**EXERCISE AIM:**
Return only those lines of the material that contain "dalam".

START AVAILABLE DATA

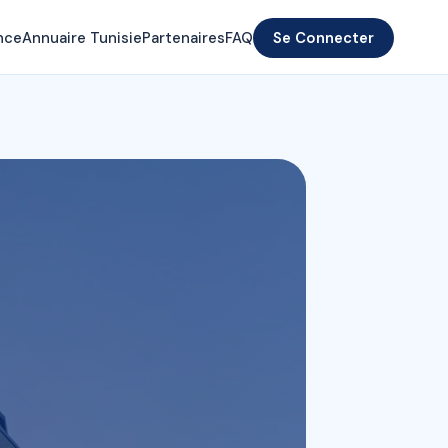
nce
Annuaire Tunisie
Partenaires
FAQ
Se Connecter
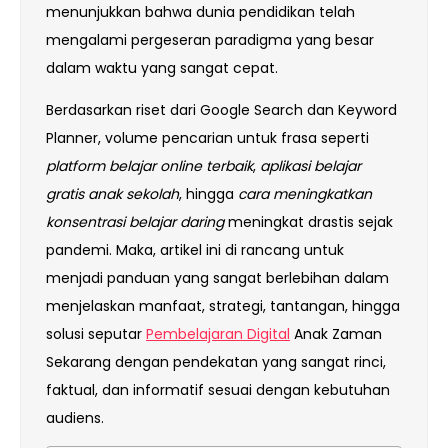
menunjukkan bahwa dunia pendidikan telah
mengalami pergeseran paradigma yang besar
dalam waktu yang sangat cepat.
Berdasarkan riset dari Google Search dan Keyword
Planner, volume pencarian untuk frasa seperti
platform belajar online terbaik
,
aplikasi belajar
gratis anak sekolah
, hingga
cara meningkatkan
konsentrasi belajar daring
meningkat drastis sejak
pandemi. Maka, artikel ini di rancang untuk
menjadi panduan yang sangat berlebihan dalam
menjelaskan manfaat, strategi, tantangan, hingga
solusi seputar
Pembelajaran Digital
Anak Zaman
Sekarang dengan pendekatan yang sangat rinci,
faktual, dan informatif sesuai dengan kebutuhan
audiens.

END AVAILABLE DATA

**EXPECTED ANSWER:**
dalam waktu yang sangat cepat.
menjadi panduan yang sangat berlebihan dalam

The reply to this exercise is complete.